• [Assigned task]:
In the listing below, report how many lines include the string "ถอดได", giving only that number.

• [Record extracts]:
......

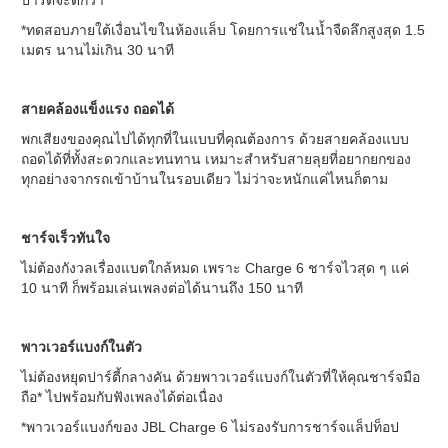
*ทดสอบภายใต้เงื่อนไขในห้องแล็บ โดยการแช่ในน้ำจืดลึกสูงสุด 1.5
เมตร นานไม่เกิน 30 นาที
สายคล้องแข็งแรง ถอดได้
พกเสียงของคุณไปได้ทุกที่ในแบบที่คุณต้องการ ด้วยสายคล้องแบบ
ถอดได้ที่ทั้งสะดวกและทนทาน เหมาะสำหรับสายลุยที่อยากยกของ
ทุกอย่างจากรถเข้าบ้านในรอบเดียว ไม่ว่าจะหนักแค่ไหนก็ตาม
ชาร์จเร็วทันใจ
ไม่ต้องกังวลเรื่องแบตใกล้หมด เพราะ Charge 6 ชาร์จไวสุด ๆ แค่
10 นาที ก็พร้อมเล่นเพลงต่อได้นานถึง 150 นาที
พาวเวอร์แบงก์ในตัว
ไม่ต้องหยุดปาร์ตี้กลางคัน ด้วยพาวเวอร์แบงก์ในตัวที่ให้คุณชาร์จมือ
ถือ* ไปพร้อมกับฟังเพลงได้ต่อเนื่อง
*พาวเวอร์แบงก์ของ JBL Charge 6 ไม่รองรับการชาร์จแล็ปท็อป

......

• [Exercise response]:
2